1. A modular and scalable splicing mobile substation, comprising a support base (1), characterized in that: The top surface of the support base (1) is equipped with an independent functional cabin module (2) and a control cabin module (3). The top surface of the independent functional cabin module (2) is equipped with a rain shelter (4). The outer side of the independent functional cabin module (2) is provided with a cabin door (5) and a threaded base (6). The inside of the threaded base (6) is equipped with a fixing bolt (7). The inner side of the independent functional cabin module (2) is provided with a positioning bushing (8). The inside of the positioning bushing (8) is equipped with a positioning pin (9). The inside of the support base (1) is fixedly installed with a ventilation pipe (10). The outer side of the ventilation pipe (10) is fixedly connected with a diversion pipe (11). The end of the diversion pipe (11) away from the ventilation pipe (10) is fixedly installed with a first dustproof net (12).

2. The modular and scalable splicing mobile substation according to claim 1, characterized in that: The number of the independent functional compartment module (2), the door (5), the threaded base (6) and the fixing bolt (7) are all provided in multiples, and the multiple fixing bolts (7) are all threadedly connected to the inside of the bearing base (1).

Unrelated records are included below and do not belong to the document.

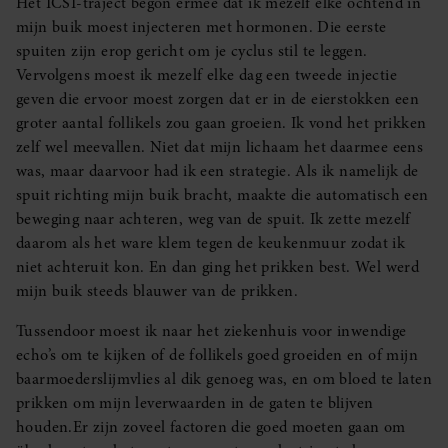
Het ICSI-traject begon ermee dat ik mezelf elke ochtend in
mijn buik moest injecteren met hormonen. Die eerste
spuiten zijn erop gericht om je cyclus stil te leggen.
Vervolgens moest ik mezelf elke dag een tweede injectie
geven die ervoor moest zorgen dat er in de eierstokken een
groter aantal follikels zou gaan groeien. Ik vond het prikken
zelf wel meevallen. Niet dat mijn lichaam het daarmee eens
was, maar daarvoor had ik een strategie. Als ik namelijk de
spuit richting mijn buik bracht, maakte die automatisch een
beweging naar achteren, weg van de spuit. Ik zette mezelf
daarom als het ware klem tegen de keukenmuur zodat ik
niet achteruit kon. En dan ging het prikken best. Wel werd
mijn buik steeds blauwer van de prikken.
Tussendoor moest ik naar het ziekenhuis voor inwendige
echo’s om te kijken of de follikels goed groeiden en of mijn
baarmoederslijmvlies al dik genoeg was, en om bloed te laten
prikken om mijn leverwaarden in de gaten te blijven
houden.Er zijn zoveel factoren die goed moeten gaan om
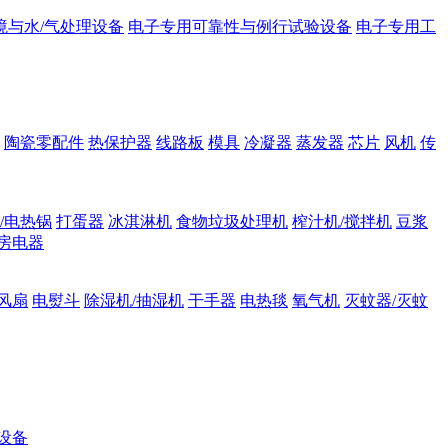
境与水/气处理设备
电子专用可靠性与例行试验设备
电子专用工
陶瓷零配件
热保护器
线路板
模具
冷凝器
蒸发器
芯片
风机
传
/电热锅
打蛋器
冰淇淋机
食物垃圾处理机
榨汁机/搅拌机
豆浆
房电器
风扇
电熨斗
除湿机/抽湿机
干手器
电热毯
氧气机
灭蚊器/灭蚊
设备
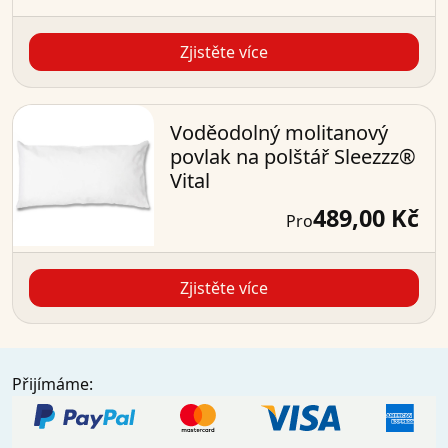
Zjistěte více
Voděodolný molitanový
povlak na polštář Sleezzz®
Vital
489,00 Kč
Pro
Zjistěte více
Přijímáme:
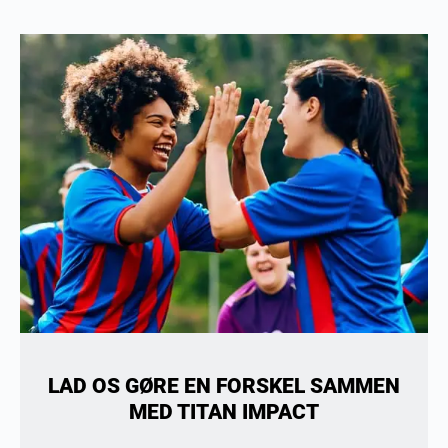
LAD OS GØRE EN FORSKEL SAMMEN
MED TITAN IMPACT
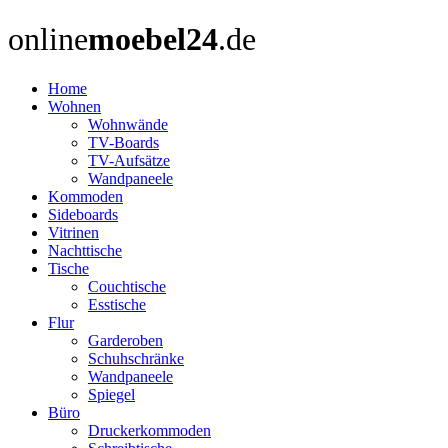
online
moebel24
.de
Home
Wohnen
Wohnwände
TV-Boards
TV-Aufsätze
Wandpaneele
Kommoden
Sideboards
Vitrinen
Nachttische
Tische
Couchtische
Esstische
Flur
Garderoben
Schuhschränke
Wandpaneele
Spiegel
Büro
Druckerkommoden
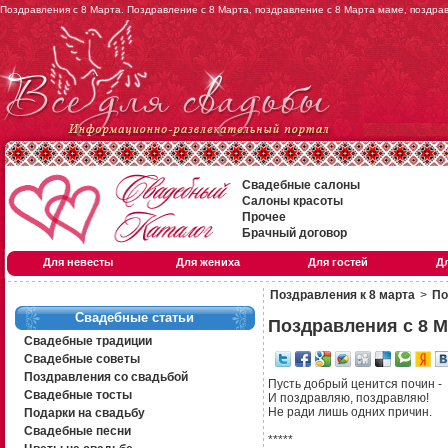
Поздравления с 8 Марта. Поздравление с 8 Марта, поздравление с 8 Марта маме, поздра
Свадебные салоны
Салоны красоты
Прочее
Брачный договор
Для невесты
Для жениха
Для гостей
Д
Поздравления к 8 марта
>
По
Свадебные статьи
Поздравления с 8 М
Свадебные традиции
Свадебные советы
Поздравления со свадьбой
Пусть добрый ценится почин -
Свадебные тосты
И поздравляю, поздравляю!
Не ради лишь одних причин.
Подарки на свадьбу
Свадебные песни
*****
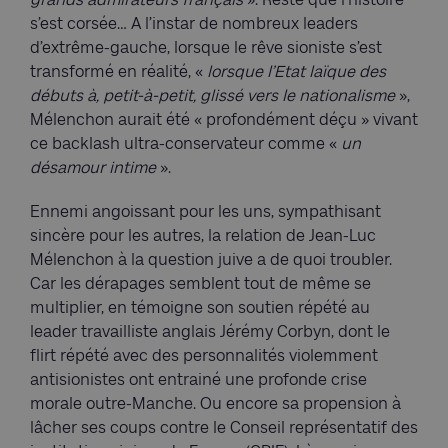
s’est corsée… A l’instar de nombreux leaders
d’extrême-gauche, lorsque le rêve sioniste s’est
transformé en réalité, «
lorsque l’Etat laïque des
débuts à, petit-à-petit, glissé vers le nationalisme
»,
Mélenchon aurait été « profondément déçu » vivant
ce backlash ultra-conservateur comme «
un
désamour intime
».
Ennemi angoissant pour les uns, sympathisant
sincère pour les autres, la relation de Jean-Luc
Mélenchon à la question juive a de quoi troubler.
Car les dérapages semblent tout de même se
multiplier, en témoigne son soutien répété au
leader travailliste anglais Jérémy Corbyn, dont le
flirt répété avec des personnalités violemment
antisionistes ont entrainé une profonde crise
morale outre-Manche. Ou encore sa propension à
lâcher ses coups contre le Conseil représentatif des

3. A modular and scalable splicing mobile substation according to claim 1, characterized in that: The bottom surface of each of the independent functional compartment modules (2) is provided with a cylindrical short pin (13), and the top surface of the support base (1) has a plurality of positioning holes (14), and the cylindrical short pin (13) is installed inside the positioning hole (14).

4. A modular and scalable splicing mobile substation according to claim 1, characterized in that: The number of positioning bushings (8) is set to multiple, and the number of positioning pins (9) is set to three, and the three positioning pins (9) are all connected through the interior of the multiple positioning bushings (8).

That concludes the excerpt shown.